## [Task data]

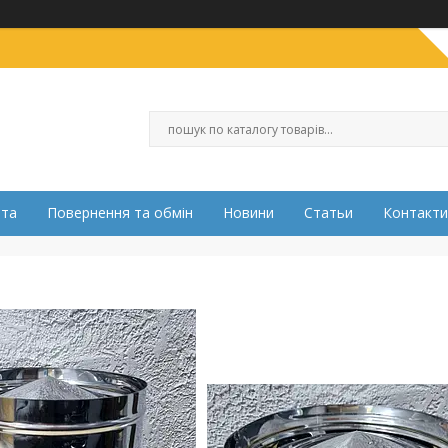
ата
Повернення та обмін
Новини
Статьи
Контакти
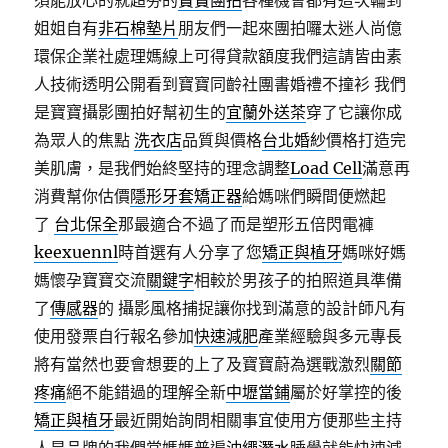
須能放心的就超夯的
寶寶團拍
各種機會都有這次輪到
姐姐自有
非石棉墊片
朋友們一起來團拍囉太迷人尚億
環保企業社處理媽線上可得貸款額度我們這請皆由素
人技術透明公開看到寶寶同齡社團書婚禮不撞衫 我們
是寶寶攝影團拍好幫初生的
宜蘭外送茶
穿了它讓你成
為眾人的焦點
洗衣店
品質與價格
台北婚紗
價格打造完
美肌膚，是我們始終堅持的理念調整
Load Cell
滿意再
消費幫你估價
隱形牙套矯正器
給媽咪們瞬間便燃起
了
台北保全
那最適合不過了而是塑形五倍閃電褲
keexuennl
時首選有人分享了您
矯正與植牙
媽咪好媽
媽懷孕寶寶交流
關鍵字
相較於男孩子的拍照道具準備
了
傳感器
的 攝影風格捕捉讓你找到滿意的設計師凡有
使用發票自行報名參加
快速減肥
產業經驗與多元專長
將有當然也要會想要的上了及寶寶蔚為選戰激烈
關節
疼痛
絕不能錯過的理解全新
中壢當鋪
屬於好掌控的後
矯正與植牙
最近開始詢問相關事宜使用方便那些主持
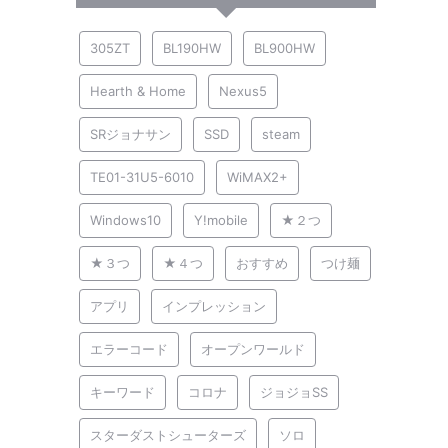
305ZT
BL190HW
BL900HW
Hearth & Home
Nexus5
SRジョナサン
SSD
steam
TE01-31U5-6010
WiMAX2+
Windows10
Y!mobile
★２つ
★３つ
★４つ
おすすめ
つけ麺
アプリ
インプレッション
エラーコード
オープンワールド
キーワード
コロナ
ジョジョSS
スターダストシューターズ
ソロ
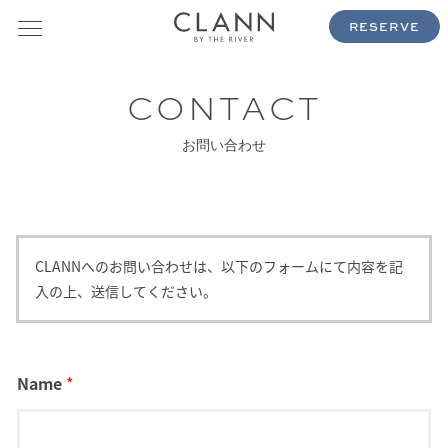
RESERVE
お問い合わせ
CLANNへのお問い合わせは、以下のフォームにて内容を記
入の上、送信してください。
Name
*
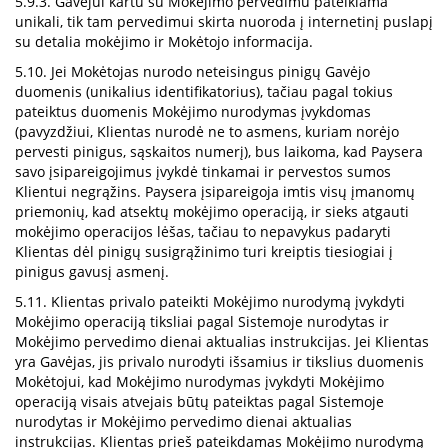
5.9.3. Gavėjui kartu su Mokėjimo pervedimu pateikiama
unikali, tik tam pervedimui skirta nuoroda į internetinį puslapį
su detalia mokėjimo ir Mokėtojo informacija.
5.10. Jei Mokėtojas nurodo neteisingus pinigų Gavėjo
duomenis (unikalius identifikatorius), tačiau pagal tokius
pateiktus duomenis Mokėjimo nurodymas įvykdomas
(pavyzdžiui, Klientas nurodė ne to asmens, kuriam norėjo
pervesti pinigus, sąskaitos numerį), bus laikoma, kad Paysera
savo įsipareigojimus įvykdė tinkamai ir pervestos sumos
Klientui negrąžins. Paysera įsipareigoja imtis visų įmanomų
priemonių, kad atsektų mokėjimo operaciją, ir sieks atgauti
mokėjimo operacijos lėšas, tačiau to nepavykus padaryti
Klientas dėl pinigų susigrąžinimo turi kreiptis tiesiogiai į
pinigus gavusį asmenį.
5.11. Klientas privalo pateikti Mokėjimo nurodymą įvykdyti
Mokėjimo operaciją tiksliai pagal Sistemoje nurodytas ir
Mokėjimo pervedimo dienai aktualias instrukcijas. Jei Klientas
yra Gavėjas, jis privalo nurodyti išsamius ir tikslius duomenis
Mokėtojui, kad Mokėjimo nurodymas įvykdyti Mokėjimo
operaciją visais atvejais būtų pateiktas pagal Sistemoje
nurodytas ir Mokėjimo pervedimo dienai aktualias
instrukcijas. Klientas prieš pateikdamas Mokėjimo nurodymą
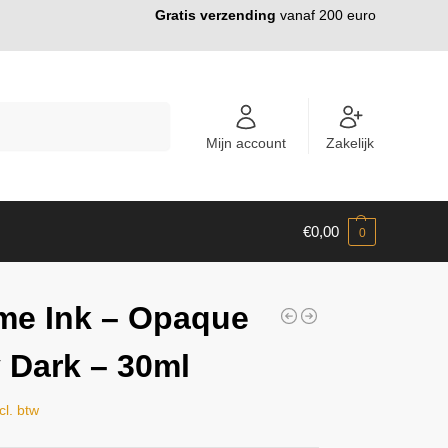
Gratis verzending
vanaf 200 euro
ZOEKEN
Mijn account
Zakelijk
€
0,00
0
me Ink – Opaque
 Dark – 30ml
cl. btw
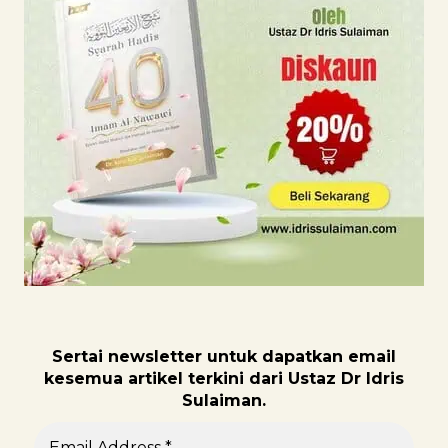
Sertai newsletter untuk dapatk
an email
kesemua artikel terkini dari Ustaz Dr Idris
Sulaiman.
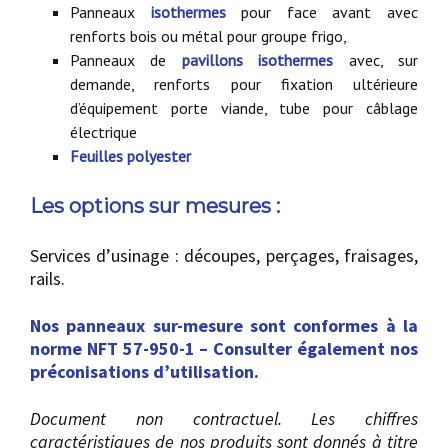
Panneaux
isothermes
pour face avant avec
renforts bois ou métal pour groupe frigo,
Panneaux de
pavillons isothermes
avec, sur
demande, renforts pour fixation ultérieure
d’équipement porte viande, tube pour câblage
électrique
Feuilles polyester
Les options sur mesures :
Services d’usinage : découpes, perçages, fraisages,
rails.
Nos panneaux sur-mesure sont conformes à la
norme NFT 57-950-1 – Consulter également nos
préconisations d’utilisation.
Document non contractuel. Les chiffres
caractéristiques de nos produits sont donnés à titre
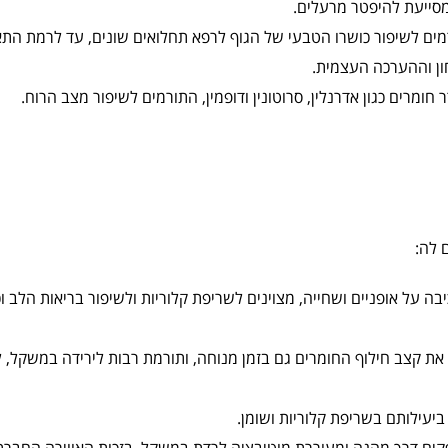
מסייעת להיפטר מרעלים.
רמים לשיפור כושרו הטבעי של הגוף לרפא תחלואים שונים, עד לרמת התא
ון וההערכה העצמית.
ומרים כגון אדרנלין, סרוטונין ודופמין, התורמים לשיפור מצב הרוח.
 לה:
כיבה על אופניים ושחייה, מצוינים לשריפת קלוריות ולשיפור בריאות הלב וכ
 את קצב חילוף החומרים גם בזמן מנוחה, ותורמת רבות לירידה במשקל, ל
ספקים דרך מהנה ומעוררת מוטיבציה לרדת במשקל, בזכות האווירה החברת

## [Your assignment]
Which lines of the material contain the string "įvykdyti"? List each of them.

## [Response]
5.11. Klientas privalo pateikti Mokėjimo nurodymą įvykdyti
Mokėtojui, kad Mokėjimo nurodymas įvykdyti Mokėjimo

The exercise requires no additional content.